Michaeli, Shmuli likely to face off for Labor leader

Court forces election's only primaries.

Merav-Michaeli (photo credit: (AICF/CHRIS LEE))
Merav-Michaeli
(photo credit: (AICF/CHRIS LEE))
MK Merav Michaeli announced on Sunday that she will run for the leadership of the Labor Party after Amir Peretz said he would be stepping down.
MK Itzik Shmuli is expected to join the leadership race as early as Monday and another possible candidate is former prime minister Ehud Barak, who has also led the party in the past. He is being wooed by Histadrut official Pini Kabalo and other Labor activists.
Labor will be the only party to choose its leader and its Knesset candidates ahead of the March 23 election after Tel Aviv District Court ruled on Sunday that a move by Peretz to cancel the party’s primary vote was illegal.
Six weeks ago, Labor’s convention decided by a two-thirds majority to cancel the party’s primary for the chairmanship and for Knesset candidates, removing the right to vote from Labor’s 44,000 members and handing it to the 3,800 delegates eligible to vote at the convention.
Those delegates mainly support Peretz and they also voted to authorize him to merge Labor with Blue and White and with other parties.
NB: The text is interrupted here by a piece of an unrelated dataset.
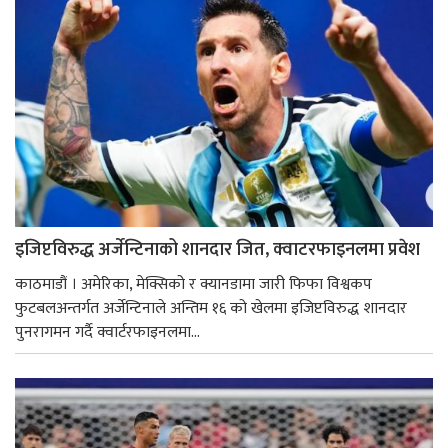
इजिप्टविरुद्ध अर्जेन्टिनाको शानदार जित, क्वाटरफाइनलमा प्रवेश
काठमाडौं । अमेरिका, मेक्सिको र क्यानडामा जारी फिफा विश्वकप
फुटबलअन्तर्गत अर्जेन्टिनाले अन्तिम १६ को खेलमा इजिप्टविरुद्ध शानदार
पुनरागमन गर्दै क्वार्टरफाइनलमा...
That proposal passed by 69% in favor and 30% opposed.
But the court on Sunday rejected the decision and ruled in favor of Michaeli, who petitioned against Peretz’s move.
“Democracy won, truth won, justice won, and we won,” Michaeli said. “It was not an easy battle. We were up against the powerful and well-funded party apparatus that controls Labor’s resources. We achieved the justice that we so needed to achieve.”
Sources close to Peretz said they were surprised by the ruling and said they will appeal it to the Supreme Court.